My husband, with tears in his eyes and his voice shaking with pain, spoke next, "I care about you, Joann, but I've finally reached my limit. I want you to get help for your drinking, but if you don't, I won't stay around any more and watch you die. I didn't know what else to do, so I went to Dr. Kerns for help." Wiping away his tears, he struggled through the difficult words, "For too many years, I stood by, hoping for a miracle, but our misery only grew worse. It hurts deeply to watch our family being destroyed, to witness our children suffering so much pain. Maybe it's too late, but I can no longer ignore our misery." Even in my angry state, the agony in his face was unbearable to watch. Inside, I knew that I'd put him through hell. Closing my eyes, I stuffed my guilt deep into my pit of despair and concealed it with my solid wall of denial.

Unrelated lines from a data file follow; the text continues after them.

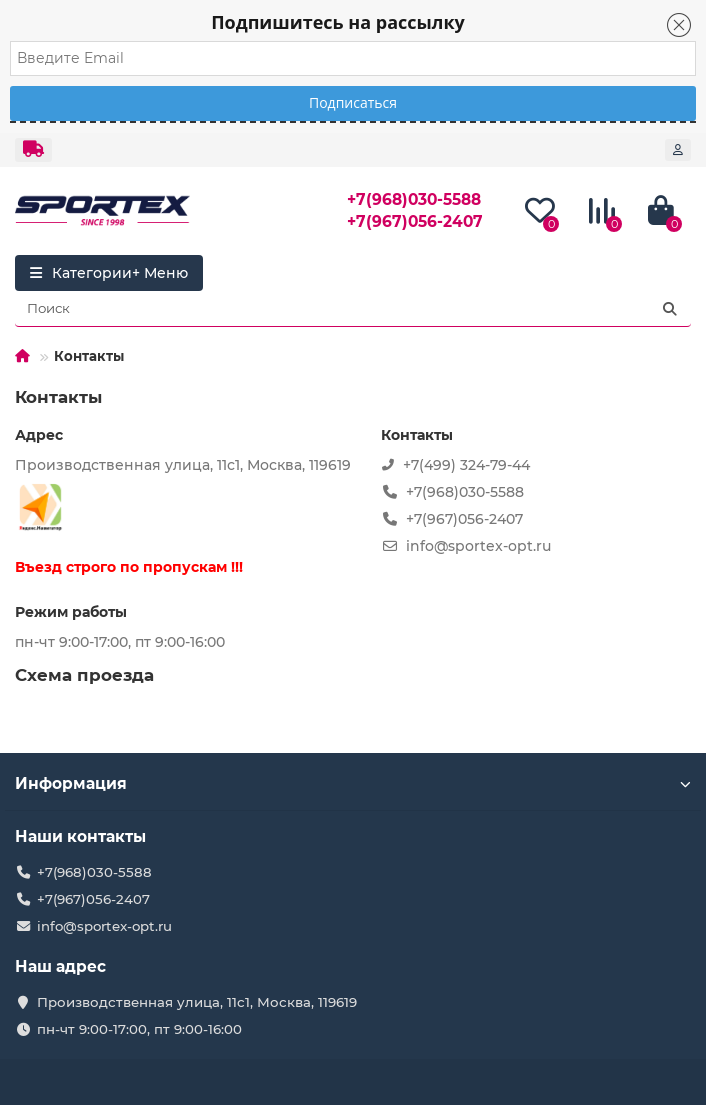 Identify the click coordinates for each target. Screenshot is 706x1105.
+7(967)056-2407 (415, 221)
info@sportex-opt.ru (104, 926)
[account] (678, 150)
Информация (353, 783)
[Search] (353, 309)
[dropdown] (33, 150)
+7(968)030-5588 (414, 199)
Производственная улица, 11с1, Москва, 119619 (197, 1002) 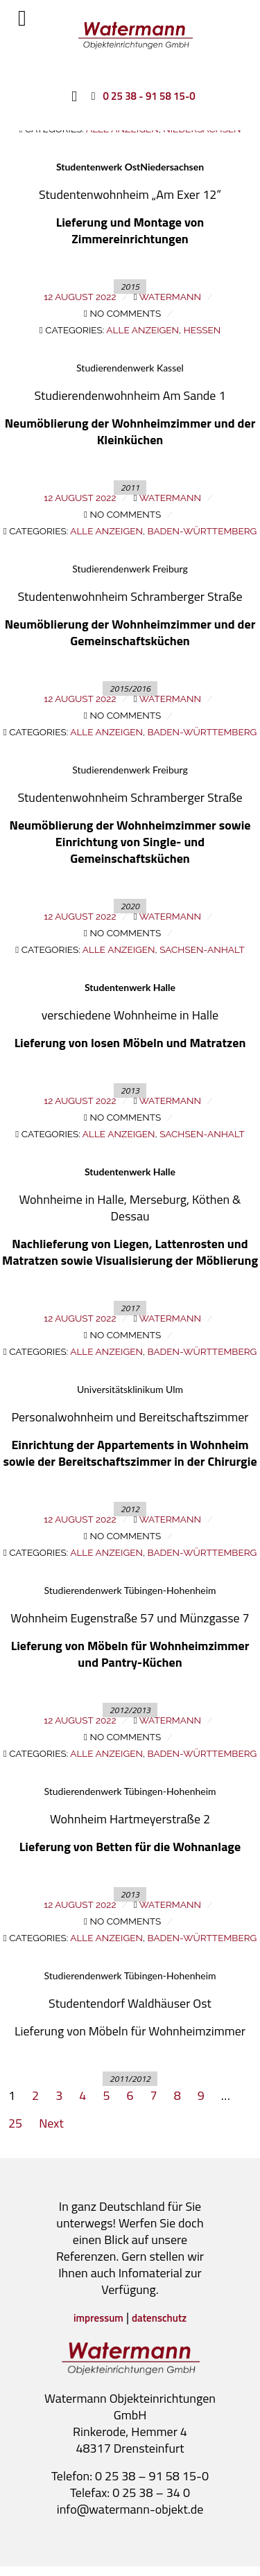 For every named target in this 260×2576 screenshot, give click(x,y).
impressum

Indeed, I knew what this "meeting" was all about. A few months ago I had read one of the brochures that John had conveniently left around the house. It mentioned a family gathering called an "intervention, a time when family and friends lovingly attempt to convince a person to get help for addictions." Not only did my family want to imprison me, but they expected me to quit using alcohol. Even though I had assured them many times that I didn't have a problem with alcohol, it seemed they didn't believe me. I knew that Dr. Kerns had recently started a treatment center for alcoholics, so I suspected my family intended to put me there.
When John finished pouring out his heart and soul, he sat down, exhausted. Then each of our children, Renae, Lorene, and Don, gathered their strength one by one and told me of their distress. Crying in pain, Renae said, "I love you, Mom, even though it has been hard to at times." My son Don, weeping, pleaded with me, "I don't want you to die." Lorene told me, "You need some help, Mom." I couldn't stand watching their raw emotion much longer. It took all of my remaining stamina to keep from completely falling apart: there, next to my silent, disapproving father, was my mother sobbing and saying, "Please, Joann, go to treatment."
Even though so much pain and emotion was being expressed, I was determined not to go along with their plans. I was furious about my situation and with their condemning words. Against my will, my defenses seemed to be eroding. I was ashamed that my life had come to this terrible moment. Although my determined family wouldn't give up, all I could think about was escaping from the hospital to a place where they couldn't get me. The doctor kept the pressure on. One by one, my family elaborated in more painful detail about my ongoing battle with alcohol and how they witnessed our family falling apart.